Sudan, Haiti, and the Sahel Face Catastrophic Humanitarian Collapse in 2026
The IRC Emergency Watchlist 2026 has named Sudan, Haiti, and the Sahel among the 20 countries where humanitarian crises will worsen most severely next year. Millions face displacement, starvation, and violence as conflicts escalate, governance collapses, and global cooperation weakens. Meanwhile, Germany is pushing for a UN Security Council seat while navigating a shifting world order marked by impunity and eroding multilateralism.
In Sudan, over 13.6 million people have been forced from their homes, with 9.3 million displaced internally. The war's spillover has destabilised neighbouring Chad, South Sudan, and Egypt, where refugees are straining already fragile systems. Haiti's state has nearly collapsed, with armed gangs controlling 90% of the capital. Hunger is surging—5.7 to 6 million people face acute food shortages—while child recruitment by gangs has tripled. Funding for aid has hit record lows, with only 26% of the $908 million humanitarian plan secured.
Across the Sahel, jihadist groups like JNIM and IS-Sahel now dominate vast areas. Chad alone hosts over 2 million displaced people, including 1.5 million refugees. Food shortages, malnutrition, and cholera outbreaks are worsening as Western military withdrawals leave local juntas struggling to govern. Unlike conflicts in South Sudan or Afghanistan, these crises are defined by state failure, territorial control by non-state actors, and mass displacement—all fuelled by a growing culture of impunity.
Germany's bid for a UN Security Council seat comes at a time when global norms are fraying. The country's Foreign Office and development ministry are undergoing reforms, presenting both risks and opportunities. Experts argue that humanitarian crises are not just distant tragedies but early warnings of broader governance collapse. To counter emerging threats, Berlin is urged to invest in climate resilience, public health, and economic stability—measures that reinforce societal cohesion.

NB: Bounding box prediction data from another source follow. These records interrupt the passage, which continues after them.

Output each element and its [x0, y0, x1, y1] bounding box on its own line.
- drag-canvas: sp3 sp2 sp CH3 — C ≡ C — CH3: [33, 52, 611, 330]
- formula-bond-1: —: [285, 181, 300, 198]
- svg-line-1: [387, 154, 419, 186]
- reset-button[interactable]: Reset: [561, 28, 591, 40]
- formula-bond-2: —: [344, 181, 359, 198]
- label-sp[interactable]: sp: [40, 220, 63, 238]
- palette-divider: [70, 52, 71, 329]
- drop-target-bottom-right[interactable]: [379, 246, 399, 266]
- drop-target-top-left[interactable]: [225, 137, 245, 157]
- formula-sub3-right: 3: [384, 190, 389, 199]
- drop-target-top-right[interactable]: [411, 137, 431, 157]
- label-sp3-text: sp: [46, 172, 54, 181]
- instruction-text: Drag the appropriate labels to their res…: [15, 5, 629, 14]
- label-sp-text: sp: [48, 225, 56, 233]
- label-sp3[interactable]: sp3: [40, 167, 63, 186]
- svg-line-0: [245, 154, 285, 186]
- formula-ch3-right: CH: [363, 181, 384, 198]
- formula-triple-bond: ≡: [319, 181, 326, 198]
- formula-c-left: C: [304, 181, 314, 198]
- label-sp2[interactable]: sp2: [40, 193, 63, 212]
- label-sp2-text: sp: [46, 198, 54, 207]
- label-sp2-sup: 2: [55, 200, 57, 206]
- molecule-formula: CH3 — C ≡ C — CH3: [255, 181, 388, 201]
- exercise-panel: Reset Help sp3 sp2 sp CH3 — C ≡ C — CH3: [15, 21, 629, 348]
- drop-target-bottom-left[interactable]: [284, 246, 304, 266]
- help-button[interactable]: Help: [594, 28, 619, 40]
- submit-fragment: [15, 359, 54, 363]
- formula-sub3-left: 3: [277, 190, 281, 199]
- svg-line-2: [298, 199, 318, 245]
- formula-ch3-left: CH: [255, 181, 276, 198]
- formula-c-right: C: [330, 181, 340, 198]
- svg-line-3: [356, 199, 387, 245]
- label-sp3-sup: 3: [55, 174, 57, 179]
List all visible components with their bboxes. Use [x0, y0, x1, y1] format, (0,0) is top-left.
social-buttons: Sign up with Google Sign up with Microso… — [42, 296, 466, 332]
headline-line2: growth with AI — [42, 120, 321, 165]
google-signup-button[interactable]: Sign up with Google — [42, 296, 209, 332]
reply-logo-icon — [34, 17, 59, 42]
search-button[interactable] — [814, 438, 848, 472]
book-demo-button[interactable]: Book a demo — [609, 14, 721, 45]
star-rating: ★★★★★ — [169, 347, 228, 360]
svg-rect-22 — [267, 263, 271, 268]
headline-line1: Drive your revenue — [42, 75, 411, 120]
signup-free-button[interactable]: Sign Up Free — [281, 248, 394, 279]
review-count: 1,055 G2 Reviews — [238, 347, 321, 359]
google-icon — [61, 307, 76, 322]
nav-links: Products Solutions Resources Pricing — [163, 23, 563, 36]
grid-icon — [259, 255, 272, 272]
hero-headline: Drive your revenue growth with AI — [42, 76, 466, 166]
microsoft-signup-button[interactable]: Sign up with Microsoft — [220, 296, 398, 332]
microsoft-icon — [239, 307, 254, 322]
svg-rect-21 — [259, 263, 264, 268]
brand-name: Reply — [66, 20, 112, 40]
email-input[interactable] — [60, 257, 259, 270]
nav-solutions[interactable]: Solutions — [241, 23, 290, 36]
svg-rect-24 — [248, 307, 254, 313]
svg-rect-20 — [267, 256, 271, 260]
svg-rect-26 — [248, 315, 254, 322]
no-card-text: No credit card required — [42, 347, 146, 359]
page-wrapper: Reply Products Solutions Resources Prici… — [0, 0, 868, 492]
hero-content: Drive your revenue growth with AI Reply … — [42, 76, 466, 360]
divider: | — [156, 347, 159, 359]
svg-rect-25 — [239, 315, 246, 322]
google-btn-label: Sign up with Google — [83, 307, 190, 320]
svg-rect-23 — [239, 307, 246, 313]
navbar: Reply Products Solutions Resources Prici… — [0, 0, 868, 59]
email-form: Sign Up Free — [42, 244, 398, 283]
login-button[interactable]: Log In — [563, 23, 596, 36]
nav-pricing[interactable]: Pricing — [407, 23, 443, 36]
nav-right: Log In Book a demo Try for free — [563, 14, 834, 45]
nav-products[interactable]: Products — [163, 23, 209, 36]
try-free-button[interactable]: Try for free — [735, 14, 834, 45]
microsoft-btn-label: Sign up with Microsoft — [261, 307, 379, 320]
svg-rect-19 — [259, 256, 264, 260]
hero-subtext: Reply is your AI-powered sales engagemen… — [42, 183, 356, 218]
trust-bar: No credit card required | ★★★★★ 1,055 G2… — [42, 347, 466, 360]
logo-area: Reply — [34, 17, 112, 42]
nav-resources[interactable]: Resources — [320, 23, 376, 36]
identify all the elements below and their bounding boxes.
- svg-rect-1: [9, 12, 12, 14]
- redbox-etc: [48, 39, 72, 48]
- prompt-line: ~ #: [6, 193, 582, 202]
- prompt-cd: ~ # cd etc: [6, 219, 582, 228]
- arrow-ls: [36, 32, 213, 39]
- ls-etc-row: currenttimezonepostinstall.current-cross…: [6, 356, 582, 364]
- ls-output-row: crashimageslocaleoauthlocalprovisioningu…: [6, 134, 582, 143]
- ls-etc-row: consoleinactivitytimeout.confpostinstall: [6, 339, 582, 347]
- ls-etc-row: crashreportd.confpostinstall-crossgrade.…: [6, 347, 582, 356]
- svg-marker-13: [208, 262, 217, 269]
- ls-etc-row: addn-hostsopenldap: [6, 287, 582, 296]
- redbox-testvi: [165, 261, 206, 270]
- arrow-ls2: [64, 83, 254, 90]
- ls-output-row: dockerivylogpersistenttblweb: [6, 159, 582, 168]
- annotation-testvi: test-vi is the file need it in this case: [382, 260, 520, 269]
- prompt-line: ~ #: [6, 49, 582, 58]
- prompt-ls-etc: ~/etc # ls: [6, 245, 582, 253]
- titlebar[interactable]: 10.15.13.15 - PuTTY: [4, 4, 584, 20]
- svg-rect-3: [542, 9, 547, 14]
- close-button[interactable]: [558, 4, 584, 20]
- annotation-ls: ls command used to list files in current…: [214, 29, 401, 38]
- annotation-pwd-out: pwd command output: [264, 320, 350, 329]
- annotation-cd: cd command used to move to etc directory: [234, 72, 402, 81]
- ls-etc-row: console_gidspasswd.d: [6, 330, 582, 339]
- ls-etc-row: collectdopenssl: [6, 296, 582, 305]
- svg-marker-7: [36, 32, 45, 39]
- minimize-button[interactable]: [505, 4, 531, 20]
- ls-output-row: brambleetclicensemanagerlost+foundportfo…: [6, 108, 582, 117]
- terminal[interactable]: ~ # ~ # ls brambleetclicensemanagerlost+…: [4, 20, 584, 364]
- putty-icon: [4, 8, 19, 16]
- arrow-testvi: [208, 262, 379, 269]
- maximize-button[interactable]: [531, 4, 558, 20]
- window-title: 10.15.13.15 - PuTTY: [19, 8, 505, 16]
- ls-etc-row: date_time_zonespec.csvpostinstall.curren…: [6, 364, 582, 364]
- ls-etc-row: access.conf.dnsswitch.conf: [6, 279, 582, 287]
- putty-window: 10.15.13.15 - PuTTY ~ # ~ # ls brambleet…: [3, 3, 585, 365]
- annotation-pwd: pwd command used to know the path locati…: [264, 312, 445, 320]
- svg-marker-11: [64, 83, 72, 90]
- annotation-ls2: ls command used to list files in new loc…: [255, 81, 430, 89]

Yet Germany cannot act alone. The report stresses the need for EU-wide cooperation, stronger multilateral institutions, and new alliances to combine military strength with human security. Prioritising short-term threats while ignoring long-term stability would be self-defeating. Instead, sustainable security depends on collective norms, reliable partnerships, and sustained funding for global public goods.
The IRC's findings highlight a world where hundreds of millions endure unaccountable power, war profiteering, and eroding rights. For Germany, the path forward involves cost-effective aid, civil society partnerships, and diplomatic pressure—including UN reforms to limit veto powers in atrocity cases. Strengthening multilateral accountability and investing in human security could help Europe counter the rising tide of instability. Without coordinated action, the crises in Sudan, Haiti, and the Sahel will deepen, further unravelling global order.